▸ TASK REQUIREMENTS: When the line containing "laconair.it" appears in the data below, begin copying there and stop only after the line containing "dal sindaco Mario Occhiuto deve farsi".
DATA FOR THIS EXERCISE below:
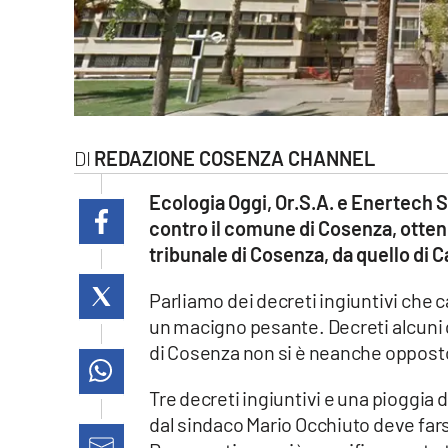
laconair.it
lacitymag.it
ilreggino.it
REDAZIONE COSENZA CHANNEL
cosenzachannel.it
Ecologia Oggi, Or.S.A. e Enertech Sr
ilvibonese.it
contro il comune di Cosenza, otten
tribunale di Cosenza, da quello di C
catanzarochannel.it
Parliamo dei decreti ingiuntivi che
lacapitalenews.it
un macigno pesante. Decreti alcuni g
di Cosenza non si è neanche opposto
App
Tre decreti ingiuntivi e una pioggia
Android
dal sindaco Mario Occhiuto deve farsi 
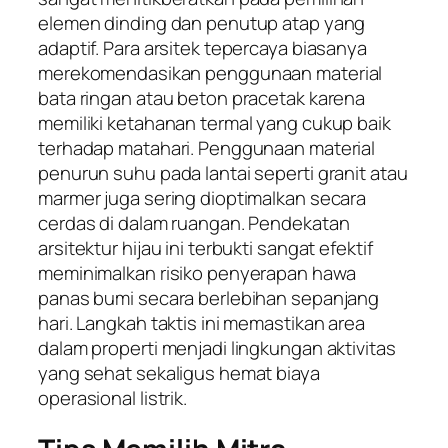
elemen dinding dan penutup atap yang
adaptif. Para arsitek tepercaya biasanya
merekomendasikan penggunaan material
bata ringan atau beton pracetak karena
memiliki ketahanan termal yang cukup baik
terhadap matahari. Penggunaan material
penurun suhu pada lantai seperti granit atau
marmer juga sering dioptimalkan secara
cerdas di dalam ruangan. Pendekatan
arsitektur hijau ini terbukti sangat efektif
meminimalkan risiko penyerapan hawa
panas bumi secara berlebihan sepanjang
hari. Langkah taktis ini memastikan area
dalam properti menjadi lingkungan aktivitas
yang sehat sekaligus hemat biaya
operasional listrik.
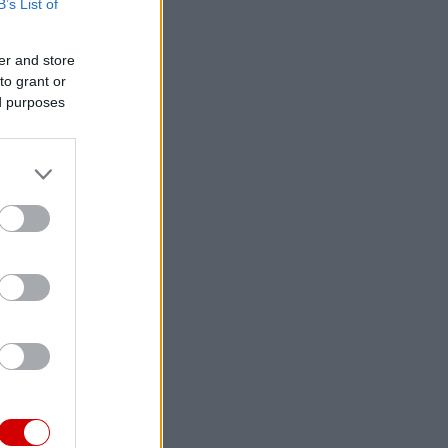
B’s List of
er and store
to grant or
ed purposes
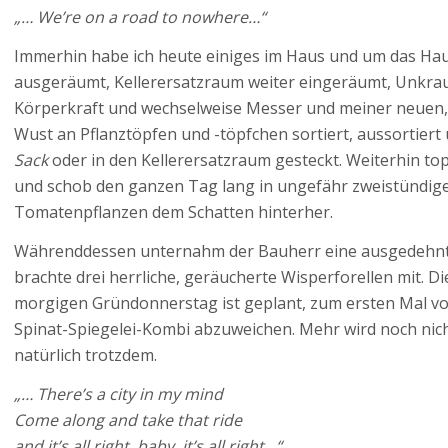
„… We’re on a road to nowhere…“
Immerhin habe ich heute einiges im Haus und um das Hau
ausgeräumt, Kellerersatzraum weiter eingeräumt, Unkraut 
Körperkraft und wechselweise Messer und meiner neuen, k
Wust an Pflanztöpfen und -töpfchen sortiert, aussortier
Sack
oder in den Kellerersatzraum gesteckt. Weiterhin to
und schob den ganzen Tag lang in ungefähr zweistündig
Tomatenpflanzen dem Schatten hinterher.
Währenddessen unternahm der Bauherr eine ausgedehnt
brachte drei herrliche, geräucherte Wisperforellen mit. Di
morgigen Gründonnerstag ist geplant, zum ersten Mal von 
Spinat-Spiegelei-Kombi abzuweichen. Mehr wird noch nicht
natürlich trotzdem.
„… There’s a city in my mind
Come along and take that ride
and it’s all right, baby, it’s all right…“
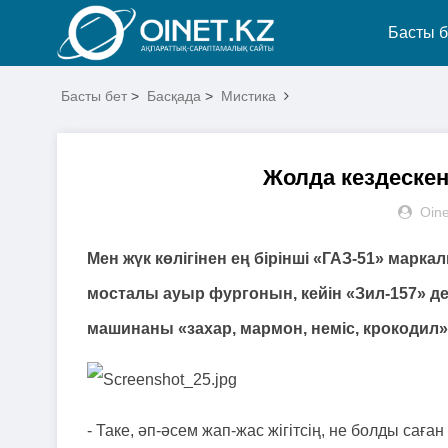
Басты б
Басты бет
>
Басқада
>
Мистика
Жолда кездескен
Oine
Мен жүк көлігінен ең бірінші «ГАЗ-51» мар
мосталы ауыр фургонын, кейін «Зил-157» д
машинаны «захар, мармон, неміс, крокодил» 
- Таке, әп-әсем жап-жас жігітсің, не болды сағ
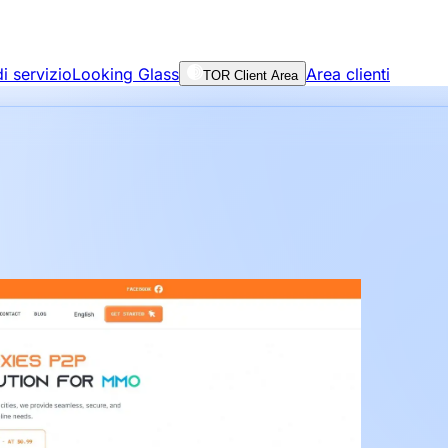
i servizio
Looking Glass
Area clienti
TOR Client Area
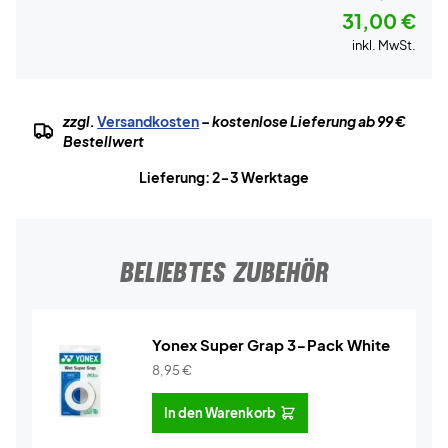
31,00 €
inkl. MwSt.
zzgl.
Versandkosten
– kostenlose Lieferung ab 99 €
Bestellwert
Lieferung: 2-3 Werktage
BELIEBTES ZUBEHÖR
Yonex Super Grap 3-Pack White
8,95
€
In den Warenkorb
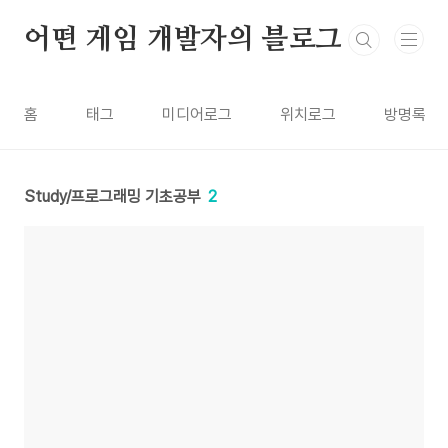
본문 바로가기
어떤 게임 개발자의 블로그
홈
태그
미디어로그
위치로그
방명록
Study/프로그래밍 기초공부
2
End of DATA FOR THIS EXERCISE.
DATA FOR THIS EXERCISE below:
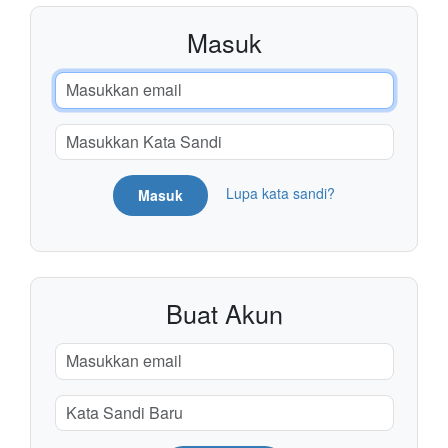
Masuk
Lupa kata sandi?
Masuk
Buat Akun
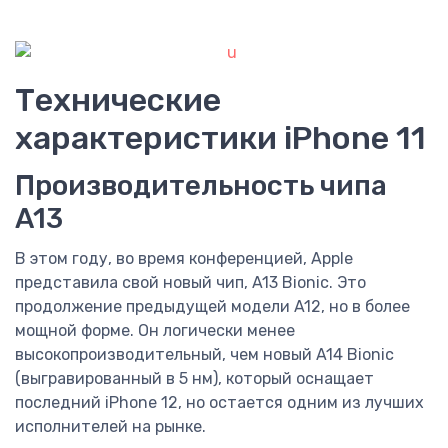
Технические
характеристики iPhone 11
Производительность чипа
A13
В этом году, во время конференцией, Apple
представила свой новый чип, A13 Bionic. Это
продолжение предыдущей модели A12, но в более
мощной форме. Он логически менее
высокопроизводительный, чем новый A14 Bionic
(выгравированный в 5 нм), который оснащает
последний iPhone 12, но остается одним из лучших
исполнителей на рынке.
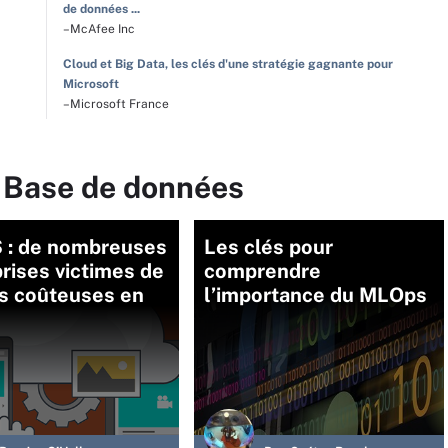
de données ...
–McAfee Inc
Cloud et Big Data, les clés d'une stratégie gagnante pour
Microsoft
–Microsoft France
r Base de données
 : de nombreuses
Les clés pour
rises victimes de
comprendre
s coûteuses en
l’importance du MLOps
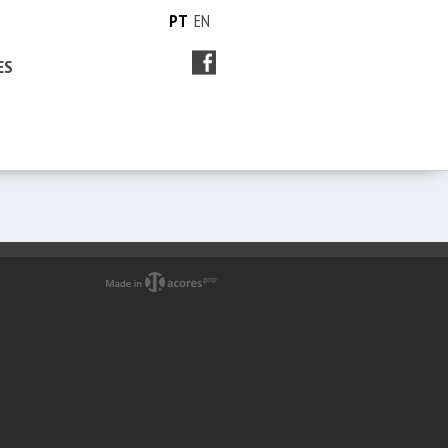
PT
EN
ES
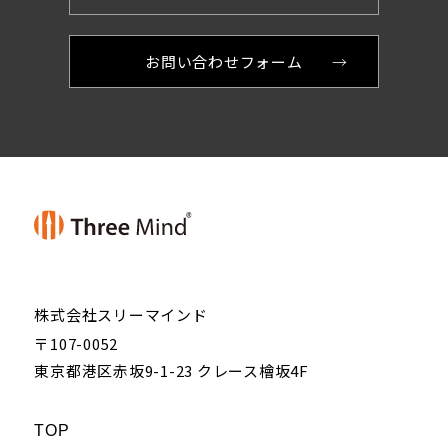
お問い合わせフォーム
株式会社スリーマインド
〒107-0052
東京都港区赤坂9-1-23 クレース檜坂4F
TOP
End of DATA FOR THIS EXERCISE.
▸ SOLVED EXERCISE:
laconair.it
lacitymag.it
ilreggino.it
REDAZIONE COSENZA CHANNEL
cosenzachannel.it
Ecologia Oggi, Or.S.A. e Enertech Sr
ilvibonese.it
contro il comune di Cosenza, otten
tribunale di Cosenza, da quello di C
catanzarochannel.it
Parliamo dei decreti ingiuntivi che
lacapitalenews.it
un macigno pesante. Decreti alcuni g
di Cosenza non si è neanche opposto
App
Tre decreti ingiuntivi e una pioggia
Android
dal sindaco Mario Occhiuto deve farsi 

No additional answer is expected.